Working data:
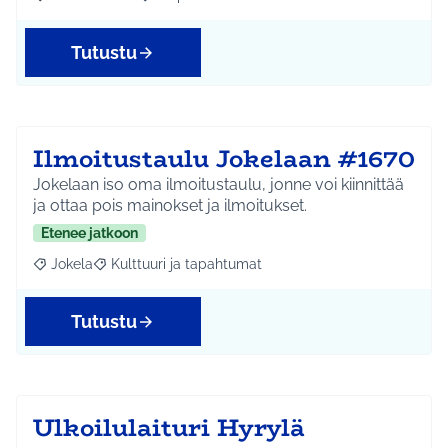
Rajaa tulokset aihepiirin mukaan: Koko Tuusula
Rajaa tulokset teeman mukaan: Ympäristö
Tutustu
Ilmoitustaulu Jokelaan #1670
Jokelaan iso oma ilmoitustaulu, jonne voi kiinnittää
ja ottaa pois mainokset ja ilmoitukset.
Etenee jatkoon
Jokela
Kulttuuri ja tapahtumat
Rajaa tulokset aihepiirin mukaan: Jokela
Rajaa tulokset teeman mukaan: Kulttuuri ja tapahtum
Tutustu
Ulkoilulaituri Hyrylä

The problem: Taking the line that contains "Ilmoitustaulu Jokelaan #1670" as the starting point, copy every line through the end of the listing exactly, and write nothing further.

Output below:
Ilmoitustaulu Jokelaan #1670
Jokelaan iso oma ilmoitustaulu, jonne voi kiinnittää
ja ottaa pois mainokset ja ilmoitukset.
Etenee jatkoon
Jokela
Kulttuuri ja tapahtumat
Rajaa tulokset aihepiirin mukaan: Jokela
Rajaa tulokset teeman mukaan: Kulttuuri ja tapahtum
Tutustu
Ulkoilulaituri Hyrylä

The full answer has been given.